The latest techniques involve genetically engineering immune T-cells to target and kill cancer cells, while leaving healthy cells relatively unscathed.
T-cells normally travel around the body clearing sickly or infected cells. Cancer cells can sometimes escape their attention by activating receptors on their surface that tell T-cells not to attack. ALL affects another type of immune cell, the B-cells, so Sadelain takes T-cells from people with ALL and modifies them to recognise CD19, a surface protein on all B-cells – whether cancerous or healthy. After being injected back into the patient, the reprogrammed T-cells destroy all B-cells in the person's body. This means they need bone marrow transplants afterwards to rebuild their immune systems. But because ALL affects only B-cells, the therapy guarantees that all the cancerous cells are destroyed.
A team led by Carl June from the University of Pennsylvania in Philadelphia used the same technique to treat several children with ALL, including Emily Whitehead (pictured right). He will present the latest results in December at the American Society of Hematology meeting in New Orleans. He will also report on the progress of adults with chronic lymphocytic leukaemia, who were treated with a similar technique that targeted B-cells, including some who are still in remission three years later.
Other teams are developing more targeted forms of immunotherapy, engineering T-cells to recognise markers that only cancer cells possess. What gives T-cells this potential, is that they can home in on what is going on inside cells, as well as outside. This vastly expands the range of potential targets.
Inside all cells, proteins are routinely broken apart and the resultant debris of tiny fragments called peptides are ferried to the cell surface by molecules called human leukocyte antigens (HLAs). These peptides then get inspected by passing T-cells – a process that allows the immune system to routinely check what is going on inside cells.
If the peptide fragment looks normal, the T-cell gives the OK and moves on, but if it is abnormal, perhaps because of a viral invasion or cancer mutation, the T-cell will destroy the cell. But sometimes, for unknown reasons, mutated cancer peptides are seen as healthy by T-cells and are ignored. So now, researchers are reprogramming T-cells to respond specifically to peptides with hallmarks of cancer delivered to the surface from within cells.
Once such peptides are identified, there are two ways to engineer T-cells to seal cancer's fate. The first involves taking a person's T-cells and engineering them so they have new genes that make new receptors. These receptors bind exclusively to the cancer peptide, so once they are injected, the T-cells home in on and destroy all cells that contain the peptide.

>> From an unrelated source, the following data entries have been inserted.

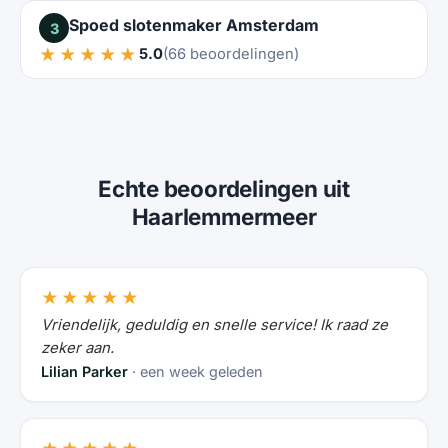
Spoed slotenmaker Amsterdam
3
★★★★★
5.0
(66 beoordelingen)
Echte beoordelingen uit
Haarlemmermeer
★★★★★
Vriendelijk, geduldig en snelle service! Ik raad ze
zeker aan.
Lilian Parker
· een week geleden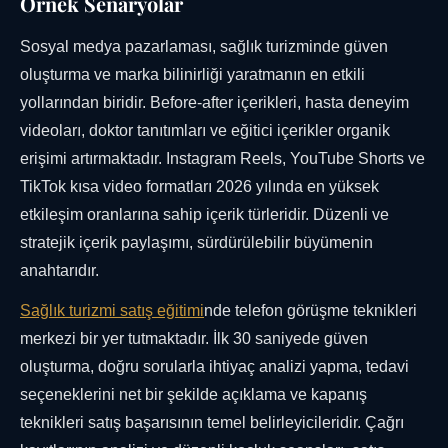
Örnek Senaryolar
Sosyal medya pazarlaması, sağlık turizminde güven
oluşturma ve marka bilinirliği yaratmanın en etkili
yollarından biridir. Before-after içerikleri, hasta deneyim
videoları, doktor tanıtımları ve eğitici içerikler organik
erişimi artırmaktadır. Instagram Reels, YouTube Shorts ve
TikTok kısa video formatları 2026 yılında en yüksek
etkileşim oranlarına sahip içerik türleridir. Düzenli ve
stratejik içerik paylaşımı, sürdürülebilir büyümenin
anahtarıdır.
Sağlık turizmi satış eğitimi
nde telefon görüşme teknikleri
merkezi bir yer tutmaktadır. İlk 30 saniyede güven
oluşturma, doğru sorularla ihtiyaç analizi yapma, tedavi
seçeneklerini net bir şekilde açıklama ve kapanış
teknikleri satış başarısının temel belirleyicileridir. Çağrı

The second way is to produce artificial T-cell receptors that are primed to recognise a cancer peptide. These receptors contain features that enable them to kill cancer cells once they have bound to them. These features include arms that summon passing native T-cells, or toxic chemicals that kill cells exposed to them.
The first technique has put 16 out of 20 people with myeloid myeloma into remission for two years. They had a T-cell treatment by Adaptimmune in Oxford, UK, that targets a peptide called NY-ESO created inside tumor cells.